As Americans race toward yet another nail-biter of a presidential election, things like inflation and cost of living continue to rise at a seemingly untenable rate. Many people have been forced to cut back on necessities, pay bills late or even resort to living in cars and tents to try to survive this stifling economic climate. After only a few short years, it seems as though the YOLO economy has officially come to an end. For those not in the loop, the YOLO economy was a period of prosperity borne of the COVID-19 pandemic, which allowed many Americans to spend with reckless abandon for a few short years.

Now that the era of YOLO seems to be going the way of the dodo bird, it seems like as good a time as any to examine what the economic system entailed, where the term comes from, and why financial trends have shifted the landscape in the way that they have. Without any further preamble, let’s unpack the history of the YOLO years, and see if we can predict what comes next for those facing economic hardship.

What Is YOLO?

YOLO is an acronym for the expression “you only live once.” In pop culture, the term is basically used to describe a person’s feelings toward taking risks, living out their dreams, and experimenting with new things. The expression is interchangeable with other social platitudes like “live your best life” and “you miss 100 percent of the shots you don’t take.” While YOLO has technically been used since the early 1990s, the term became popularized in the early 2010s by Toronto rapper Drake. Specifically, the acronym was uttered multiple times in the multi-platinum selling song “The Motto” by Drake, Lil Wayne, and Tyga.

What Is The YOLO Economy?

As it relates to the economy, YOLO can be compared to another popular adage, “use it or lose it.” The YOLO economy basically comes from pandemic-era spending habits, which were informed by a popular sense that any one of us could drop dead at a moment’s notice. During the pandemic, people were radicalized by the realization that life is too short to be saving money for a future that may never arrive. As a result, citizens across the nation were recklessly upgrading their homes, amenities, cars, and indulging in other luxury purchases.

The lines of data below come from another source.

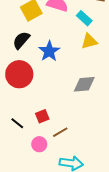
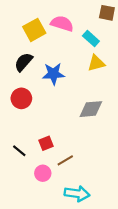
blue star: (49, 51) -> (53, 74), turned 30
red circle: (19, 74) -> (21, 98), size x0.7

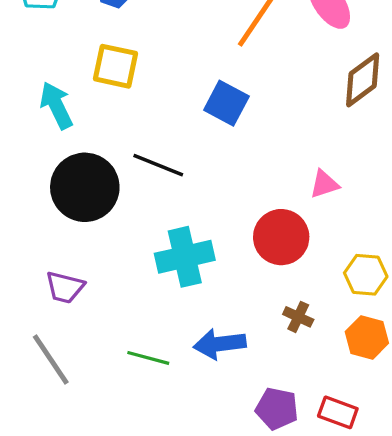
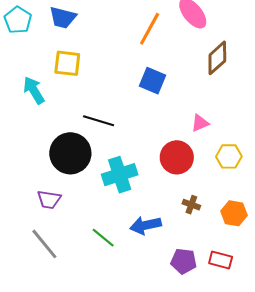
blue square: (226, 103) -> (152, 81), moved
black circle: (85, 187) -> (70, 153), moved
yellow hexagon: (366, 275) -> (229, 156), moved
green line: (148, 358) -> (103, 238), turned 30

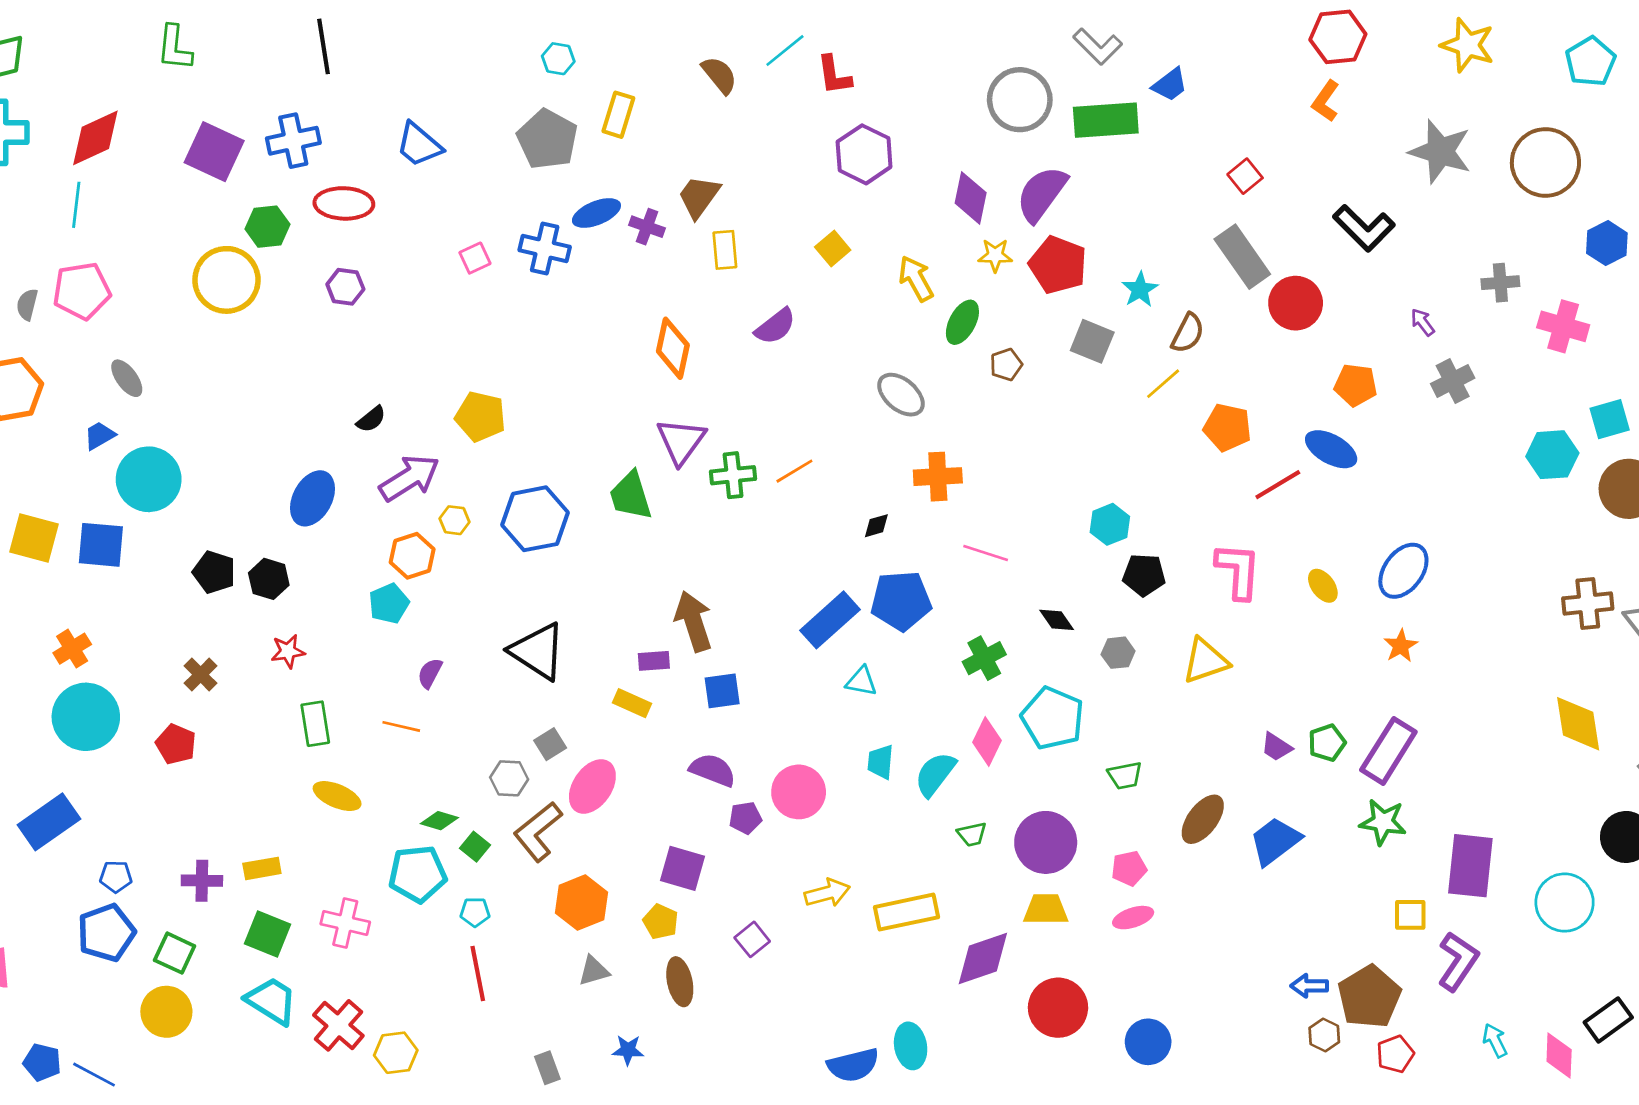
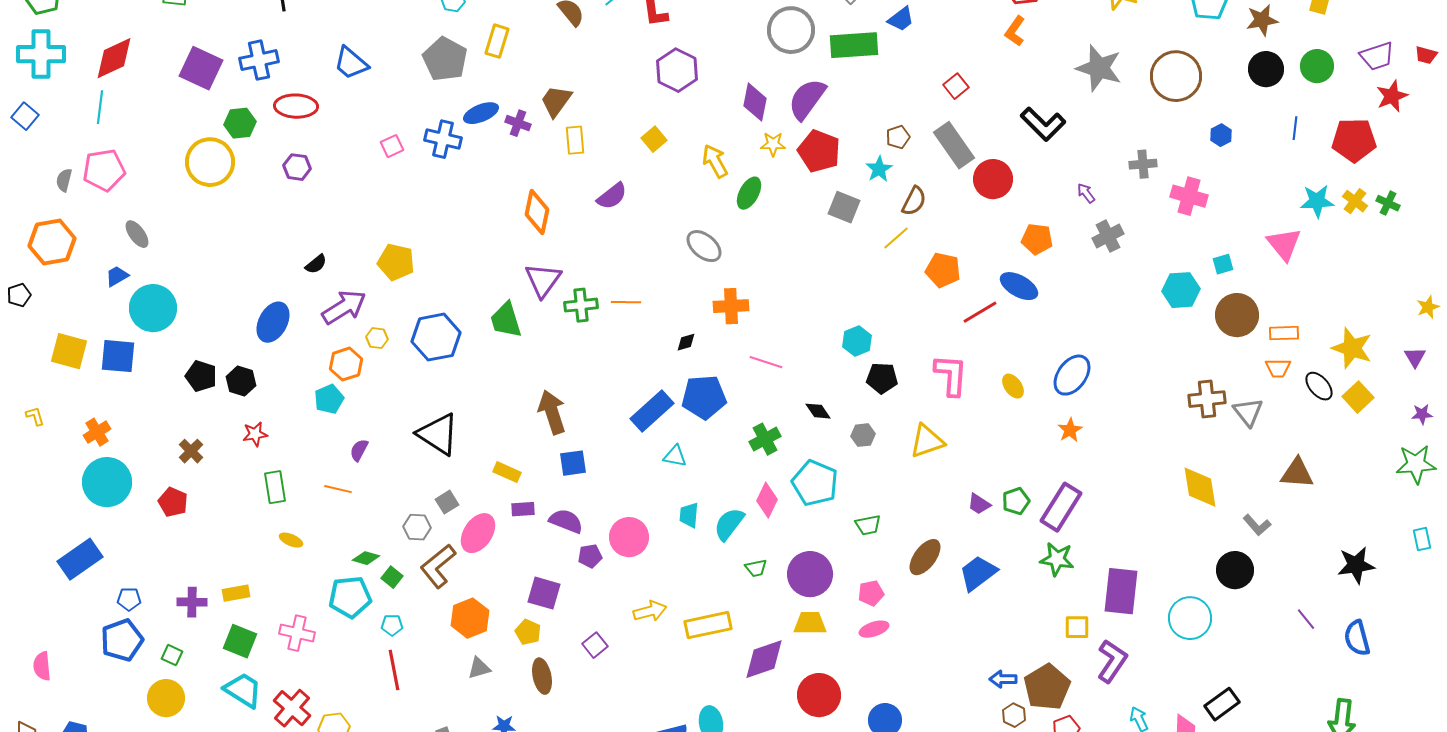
blue hexagon: (1607, 243) -> (1221, 135), size x0.7
brown pentagon: (1006, 365) -> (898, 137), moved
cyan square: (1610, 419) -> (1223, 264), size x0.7
orange line: (794, 471) -> (626, 302), turned 32
purple rectangle: (654, 661) -> (523, 509), moved
yellow ellipse: (337, 796) -> (291, 540), size x0.7
green square: (175, 953) -> (172, 655), size x0.7

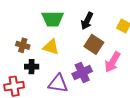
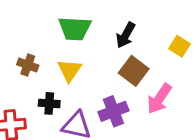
yellow triangle: (51, 47) -> (70, 70), turned 42
black cross: (32, 67) -> (49, 103), moved

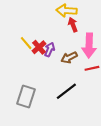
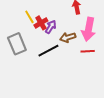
black line: (66, 91) -> (48, 51), moved
gray rectangle: (26, 96) -> (17, 44), moved, turned -50

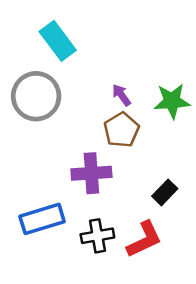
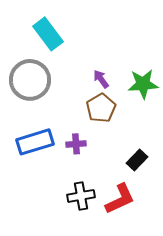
purple cross: (91, 173) -> (76, 144), size x0.6
blue rectangle: (42, 219) -> (35, 142), moved

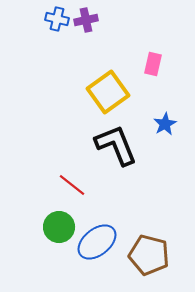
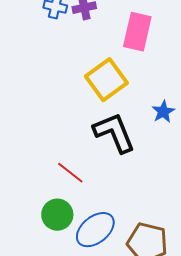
pink rectangle: (153, 64) -> (137, 32), moved, size x1.6

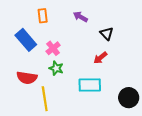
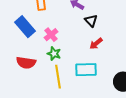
black triangle: (107, 34) -> (91, 21), moved
yellow line: (45, 99) -> (58, 77), moved

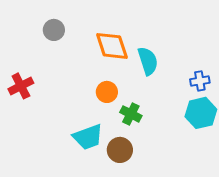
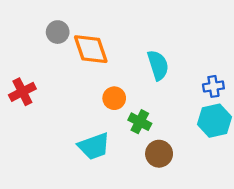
orange diamond: (112, 46) -> (91, 49), moved
brown circle: (120, 150) -> (159, 154), moved

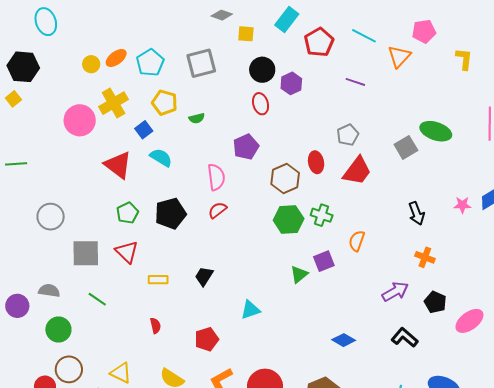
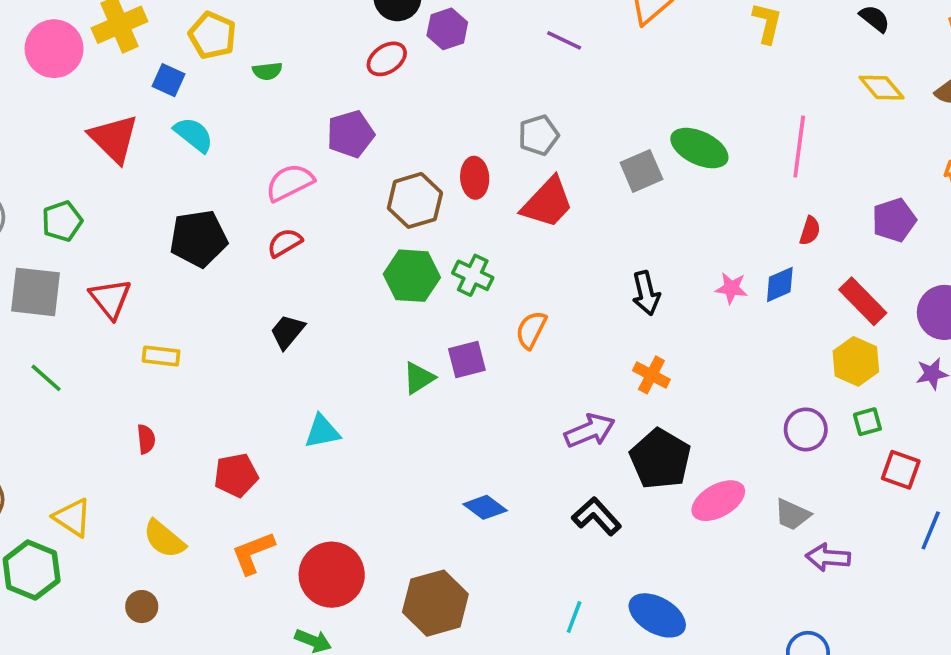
red ellipse: (261, 104) -> (387, 59), turned 65
blue square: (144, 130) -> (169, 80), turned -36
pink semicircle: (216, 177) -> (290, 182), turned -116
green pentagon: (127, 213) -> (62, 221), moved
black trapezoid: (204, 276) -> (287, 332), moved
black pentagon: (435, 302) -> (660, 459), size x1.5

This was compounded by stimulus boosts, which offered most Americans access to one-time payments of $1,400, as well as a $600 weekly unemployment boost for those who lost jobs due to the global lockdowns. Starting in March of 2020, many Americans who previously saw themselves constantly overworked and undervalued suddenly had access to more free time than ever before, and a steady stream of reliable income burning a hole in their pockets. While most people returned to work some time in 2021, the pandemic-era thinking regarding finance continued to prevail until fairly recently. In the years since the lockdowns, trends seem to indicate that people have been treating themselves with more impulse purchases, burning through savings, and prioritizing mental and emotional health over workplace productivity.

Why Is The System Coming To An End Now?

Simply put, the YOLO economy seems to be petering out in its final days because Americans have accepted a so-called “new normal.” In essence, the party is over, the savings have run dry, and we’re all coming up on the sobering realization that we still have long-term bills that need to be paid. Plus, inflation and an ever-rising cost of living have made it all but impossible to spend without a care, as even the most well-off individuals scramble to secure long-term affordable housing.

While it’s certainly prudent to take a step back from impulse purchases and ameliorate one’s savings, the death of the YOLO economy is taking its toll on the overall financial success of the entire nation. The economy functions at its best when populations are thriving and spending money. Purchases of goods and services, at least in theory, circulate currency throughout the entire community, allowing business owners to pay their employees better, which in turn leads to more purchasing power. If everyone starts to go broke around the same time, there’s. a significant decrease in cash exchanging hands, meaning the economy slows down for everyone.

Striking A Balance

Unfortunately, it seems that not much was learned from the YOLO era, as many Americans are back to struggling financially, forcing them to prioritize their work over their happiness. While the YOLO economy didn’t promote prudent long-term spending, there’s certainly merit to putting things like family and wellness over your identity as an employee. Moving forward, the best course of action would see Americans finding a healthy middle-ground, allowing us to spend when we can and save what we should. As it stands, the YOLO economy may have just been a blip on the radar, but there were real life lessons to be found within those margins.